A Tasmanian transgender activist has won an apology from Exclusive Brethren members after the 2006 publication of state election advertisements attacking transgender and intersex people.
The apology will appear in three Tasmanian newspapers tomorrow, The Examiner, The Advocate and The Mercury and is the result of a settlement of an anti-discrimination case, running for three years.
Martine Delaney took members of the Exclusive Brethren religious group to the Tasmanian Anti-Discrimination Tribunal in 2006 over and a series of advertisements she says caused hurt and offence to the community.
“It’s hard enough being a transgender or intersex person in this society without your basic human rights being hatefully attacked,” she said.
“My wish has always been to ensure election debates are conducted without vulnerable minorities being unfairly targeted.”
The advertisement claimed that Greens policy support for transgender people would “ruin families and society.”
The apology was issued by Exclusive Brethren members, Roger Unwin and Graham Lewis, on behalf of the company that paid for the advertisements, TradTas.
Delaney told Sydney Star Observer she was pleased the Exclusive Brethren members agreed to apologise for distress caused although would liked to have seen the pair involved in an education campaign.

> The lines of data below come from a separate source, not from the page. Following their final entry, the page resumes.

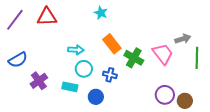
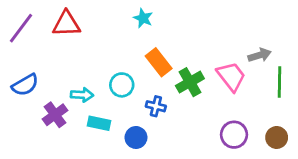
cyan arrow: (76, 50) -> (82, 95), moved
green cross: (134, 58) -> (190, 82), turned 30
cyan circle: (84, 69) -> (122, 85), moved
brown circle: (185, 101) -> (277, 137), moved

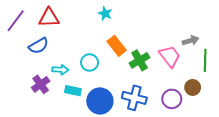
blue semicircle: (25, 85) -> (39, 46), moved
blue cross: (156, 106) -> (134, 98), moved, size x1.6
blue circle: (136, 137) -> (100, 101), size x1.6
brown circle: (277, 137) -> (193, 87), moved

It’s not a perfect result but I think it’s quite and achievement to acknowledge they caused offence and I think that’s a first in Australia for them to apologise for something like that.
Delaney has another case with the Anti-Discrimination Tribunal on Monday to inquire into the Liberal Party’s role in the advertisements.
In a similar case also involving Delaney earlier this year, the tribunal found a 2006 Liberal Party election pamphlet did not contravene the state’s incitement to hatred laws when it called same-sex marriage socially destructive.